» **Task brief**:
Repeat the data as given. Images do not go in the copy.

:: Extracted entries ::

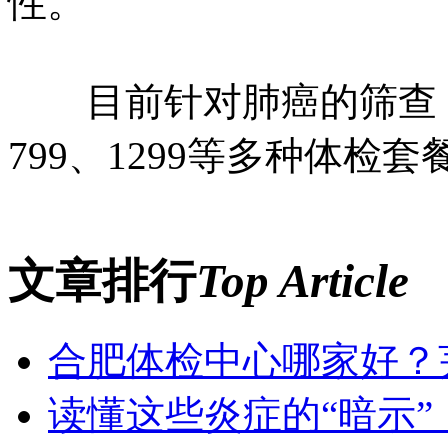
性。
目前针对肺癌的筛查，合
799、1299等多种体
文章排行
Top Article
合肥体检中心哪家好？芜湖
读懂这些炎症的“暗示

:::

» **Response box**:
性。
目前针对肺癌的筛查，合
799、1299等多种体
文章排行
Top Article
合肥体检中心哪家好？芜湖
读懂这些炎症的“暗示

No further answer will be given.